Year: 2023 Authors: Lizotte R.

Intensive row-crop agriculture in the Mississippi Delta has increased eutrophication and cyanobacteria blooms in freshwater systems in western Mississippi. Two study lakes, Beasley Lake and Roundaway Lake, are shallow riverine lakes influenced by agricultural activity typically found in the Mississippi Delta. During 2018, both lakes were monitored for nutrients and cyanobacteria (measured as phycocyanin concentration). Both monitored lakes indicated eutrophic to hypereutrophic conditions. Total nitrogen (TN) ranged from 0.7 to 2.1 mg/L (average: 1.3 mg/L) and 1.1 to 3.6 mg/L (average: 1.8 mg/L) in Beasley and Roundaway, respectively. Total phosphorus (TP) ranged from 0.05 to 0.49 mg/L (average: 0.18 mg/L) and 0.08 to 0.46 mg/L (average: 0.22 mg/L) in Beasley and Roundaway, respectively.
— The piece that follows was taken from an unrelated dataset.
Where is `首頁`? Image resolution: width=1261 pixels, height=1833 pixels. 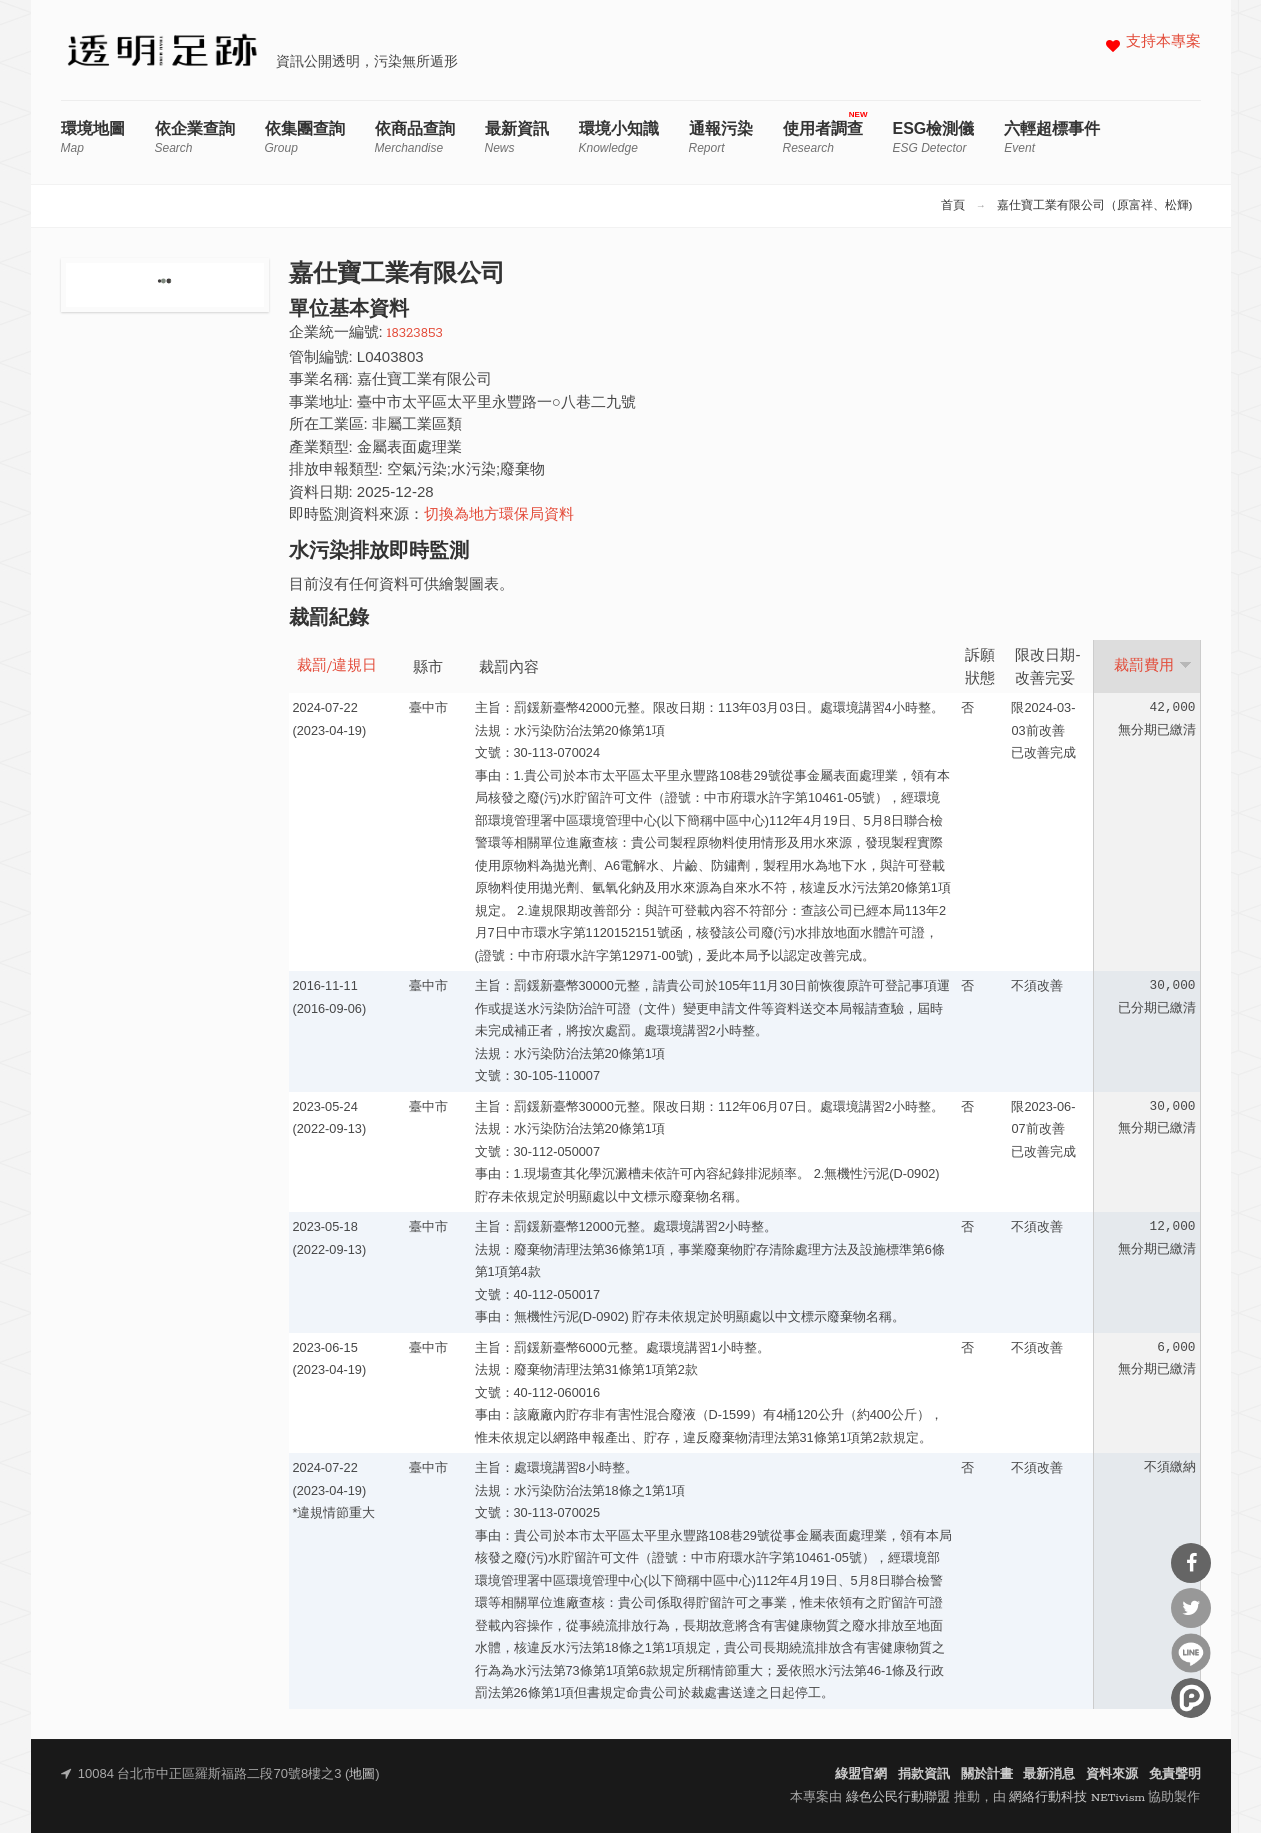 首頁 is located at coordinates (953, 206).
Cyanobacteria blooms ranged from 5 (March) to 112 (June) µg phycocyanin/L and 4 (April) to 210 (June) µg phycocyanin/L in Beasley and Roundaway, respectively. Cyanobacteria nutrient limitation was assessed during summer and fall (June-November 2018). Cyanobacteria nutrient sensitivity was measured in October 2018 when ambient nutrient concentrations were lowest to ascertain nutrient concentrations eliciting cyanobacteria blooms. Results indicate that summer and fall cyanobacteria biomass were primarily nitrogen + phosphorus co-limited in both lakes. Nutrient sensitivities indicated that lake cyanobacteria blooms occurred when: NO3-N > 0.15 to 0.28 mg/L; TN > 0.38 to 0.48 mg/L; PO4-3 > 0.03 to 0.06 mg/L; and TP > 0.04 to 0.07 mg/L. Regression analysis showed that summer to fall increased lake cyanobacteria nitrogen + phosphorus co-limitation responses occurred with elevated PO4-3 and decreased NH4-N during summer and fall (adjusted R2 0.42, p = 0.036, N = 12). Monitored Roundaway Lake summer to fall cyanobacteria biomass increased with elevated TN and decreased NO3-N (adjusted R2 0.82, p < 0.001, N = 14). Monitored Beasley Lake summer to fall cyanobacteria biomass increased with elevated NH4-N and decreased NO3-N (adjusted R2 0.45, p = 0.021, N = 13). This study provides insight and understanding of necessary nutrient controls to better manage and mitigate cyanobacteria blooms and improve water quality in Mississippi Delta agricultural lake watersheds.